Fed bubble bursts in US$550bn debt

14 Dec, 2014 - 00:12 0 Views

The Sunday Mail

THE danger of stimulus-induced bubbles is starting to play out in the market for energy-company debt.

Since early 2010, energy producers have raised US$550 billion of new bonds and loans as the US Federal Reserve held borrowing costs near zero, according to Deutsche Bank AG.

With oil prices plunging, investors are questioning the ability of some issuers to meet their debt obligations. Research firm CreditSights Inc. predicts the default rate for energy junk bonds will double to eight percent next year.

“Anything that becomes a mania — it ends badly,” said Tim Gramatovich, who helps manage more than US$800 million as chief investment officer of Santa Barbara, California-based Peritus Asset Management. “And this is a mania”.

The Fed’s decision to keep benchmark interest rates at record lows for six years has encouraged investors to funnel cash into speculative-grade securities to generate returns, raising concern that risks were being overlooked.

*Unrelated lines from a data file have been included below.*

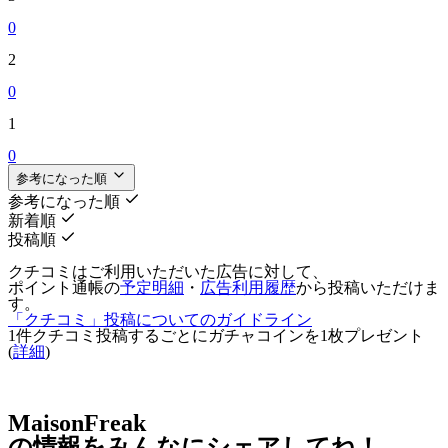
0
2
0
1
0
参考になった順
参考になった順
新着順
投稿順
クチコミはご利用いただいた広告に対して、
ポイント通帳の
予定明細
・
広告利用履歴
から投稿いただけま
す。
「クチコミ」投稿についてのガイドライン
1件クチコミ投稿するごとに
ガチャコインを1枚
プレゼント
(
詳細
)
MaisonFreak
の情報をみんなにシェアしてね！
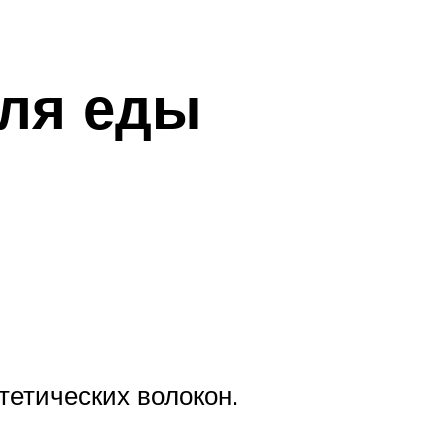
для еды
тетических волокон.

A report from Moody’s Investors Service this week found that investor protections in corporate debt are at an all-time low, while average yields on junk bonds were recently lower than what investment-grade companies were paying before the credit crisis.

Borrowing costs for energy companies have sky-rocketed in the past six months as West Texas Intermediate crude, the US benchmark, has dropped 44 percent to US$60,46 a barrel since reaching this year’s peak of US$107,26 in June. — Bloomberg.